▶ _What is expected_: Copy out, from the data, each line containing the string "ולהכניס".

(Source data Opens)

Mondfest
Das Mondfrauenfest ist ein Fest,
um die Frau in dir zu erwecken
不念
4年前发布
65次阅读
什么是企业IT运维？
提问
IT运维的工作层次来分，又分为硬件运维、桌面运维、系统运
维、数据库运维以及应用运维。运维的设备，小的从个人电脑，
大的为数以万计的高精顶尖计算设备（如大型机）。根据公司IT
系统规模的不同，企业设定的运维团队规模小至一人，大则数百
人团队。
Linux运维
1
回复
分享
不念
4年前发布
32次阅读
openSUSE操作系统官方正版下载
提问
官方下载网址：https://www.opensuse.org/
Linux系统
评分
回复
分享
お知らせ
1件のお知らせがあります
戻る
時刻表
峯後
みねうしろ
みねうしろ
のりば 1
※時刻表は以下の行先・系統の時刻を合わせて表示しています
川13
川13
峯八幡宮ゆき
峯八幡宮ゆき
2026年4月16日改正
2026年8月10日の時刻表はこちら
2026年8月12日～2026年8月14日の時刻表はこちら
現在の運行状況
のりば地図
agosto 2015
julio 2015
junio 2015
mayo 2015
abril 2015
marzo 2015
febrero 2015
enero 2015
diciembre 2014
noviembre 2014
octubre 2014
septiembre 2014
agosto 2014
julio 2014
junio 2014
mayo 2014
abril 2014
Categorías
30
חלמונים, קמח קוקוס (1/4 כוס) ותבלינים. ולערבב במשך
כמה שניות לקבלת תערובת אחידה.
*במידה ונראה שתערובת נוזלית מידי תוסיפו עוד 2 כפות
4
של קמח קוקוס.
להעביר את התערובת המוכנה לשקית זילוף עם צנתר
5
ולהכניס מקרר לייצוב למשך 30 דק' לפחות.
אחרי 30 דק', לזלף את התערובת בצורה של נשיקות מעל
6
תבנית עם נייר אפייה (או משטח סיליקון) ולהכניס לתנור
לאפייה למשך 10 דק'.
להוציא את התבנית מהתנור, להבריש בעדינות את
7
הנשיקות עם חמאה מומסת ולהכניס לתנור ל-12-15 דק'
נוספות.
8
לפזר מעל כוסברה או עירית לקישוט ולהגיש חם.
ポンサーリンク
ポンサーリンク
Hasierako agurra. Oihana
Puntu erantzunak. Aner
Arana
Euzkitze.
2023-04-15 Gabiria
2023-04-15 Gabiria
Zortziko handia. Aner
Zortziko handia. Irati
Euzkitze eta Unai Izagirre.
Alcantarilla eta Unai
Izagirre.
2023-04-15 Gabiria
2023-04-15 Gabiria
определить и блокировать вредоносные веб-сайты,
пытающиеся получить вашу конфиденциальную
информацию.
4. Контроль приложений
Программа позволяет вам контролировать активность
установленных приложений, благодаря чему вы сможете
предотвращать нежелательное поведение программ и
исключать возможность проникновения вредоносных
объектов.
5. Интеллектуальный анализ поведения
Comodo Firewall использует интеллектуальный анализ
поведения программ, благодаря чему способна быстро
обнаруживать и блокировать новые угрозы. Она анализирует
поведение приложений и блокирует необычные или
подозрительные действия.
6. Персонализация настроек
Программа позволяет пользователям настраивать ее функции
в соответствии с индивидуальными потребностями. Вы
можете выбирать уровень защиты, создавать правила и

(Source data Closes)

▶ _Result of this exercise_:
ולהכניס מקרר לייצוב למשך 30 דק' לפחות.
תבנית עם נייר אפייה (או משטח סיליקון) ולהכניס לתנור
הנשיקות עם חמאה מומסת ולהכניס לתנור ל-12-15 דק'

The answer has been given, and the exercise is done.